Sunday, January 26, 2014

"A Review of the 'Digital Turn' in New Literacy Studies" (Mills)

          It's no easy task to reflect upon so comprehensive a review.   Mills offers a thorough timeline of the varying interpretations of both the "new literacies" proferred by the "digital turn," as well as of how best to tap these new literacies pedagogically.  Two of her subsections, though, stood out to me as particularly salient.  First, that in online, informal spaces, there has been a "shift from traditional authority to an epistemology of shared knowledge and expertise" (Mills 254).  This to me echoes so much of the pre-digital turn literature on education.  All of our reading so far has stressed the virtues of student-centered instruction, calling for an end to the teacher as keeper of knowledge.  Banking, Freire tells us, is wholly ineffective, and from Moll we know that not only do our students bring with them funds of knowledge into the classroom, but that learning must be collaborative and inquiry-based.  We also know, however, that moving away from teacher-centered instruction is much harder to achieve in practice; that setting appropriate limits on our own authority and harnessing that of our students is not a perfect science, but rather a balance that the reflective, liberal-minded educator must struggle to achieve every day.  The findings, then, that students engaged in voluntary, informal learning online are not, in fact, learning from an adult/expert figure not only lends credence to the call for a move away from teacher-as-expert in the classroom but also, perhaps, a means of doing so.  We can strive to set up our classrooms in a way that harnesses not only the new literature that's available, but also this spirit of collaborative learning, mentorship, and shared knowledge.  Mills gives us an example of a student teaching herself HTML who, "when she reached the limits of her technical knowledge" received mentorship from two "more experienced peers" (254) which, let's be real, is just straight out of Vygotsky's zones of proximal development.  On the other side of the digital turn, I think we'll find that rather than trying to impose old theories upon new spaces, we will perhaps be able to embody these theories with more success and efficacy than ever before.

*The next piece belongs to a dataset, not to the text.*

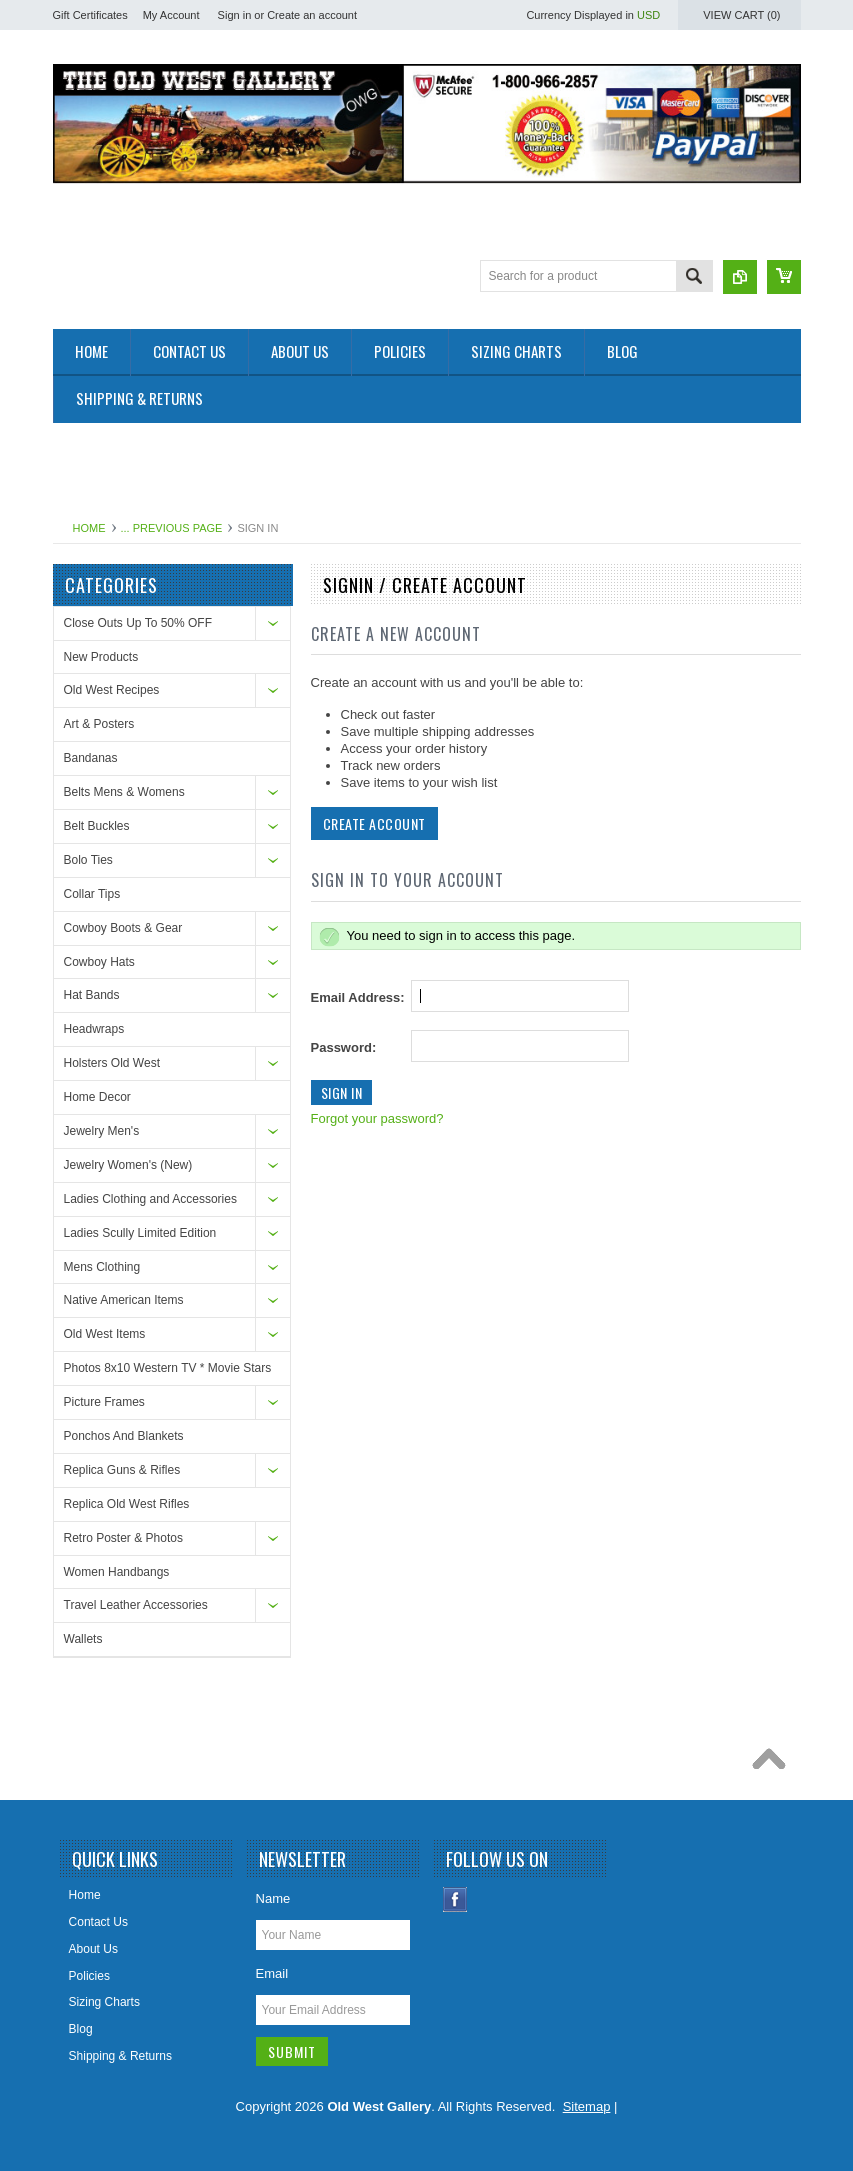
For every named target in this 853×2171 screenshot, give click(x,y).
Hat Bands (92, 995)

          The other noteworthy point that Mills discusses is what she terms "Pedagogy and Power relations in the 'Digital Turn.'"  She devotes the last two sections of her review to the potential inequities implicated in these new literacies because "although issues of power and pedagogies have not always been discussed within the New Literacy Studies...[there is] significant evidence of patterns of marginalization that are socially and historically constituted" (258).  I was surprised to learn that it is not merely access, but quality of access, that creates a divide here.  She cites Snyder's study of four families' digital practices at home and at school, which found that each family "appropriated the technology into existing family literacy practices" (259).  The most economically disadvantaged family used their shared computer as a source of entertainment, while the wealthier families used their individual computers "for work, information gathering, and organizing social aspects of their lives," affording them higher levels of economic power (259).  As instructors, then, we should not assume that access to technology means that our students are fully taking advantage of it.  We need to engage them in analyzing, evaluating, and criticizing digital sources, as well as in creative media production.